Entries provided:
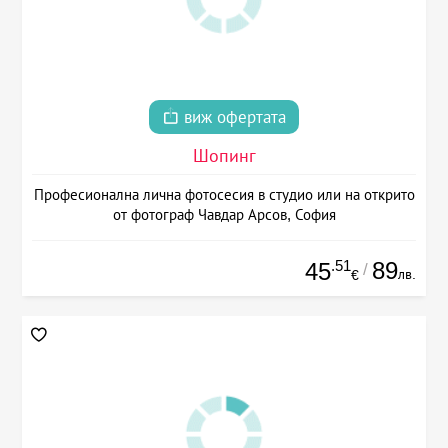
виж офертата
Шопинг
Професионална лична фотосесия в студио или на открито
от фотограф Чавдар Арсов, София
.51
89
45
/
лв.
€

Exercise prompt: Return every line of the records exactly as given, pictures excluded.

Solution:
виж офертата
Шопинг
Професионална лична фотосесия в студио или на открито
от фотограф Чавдар Арсов, София
.51
89
45
/
лв.
€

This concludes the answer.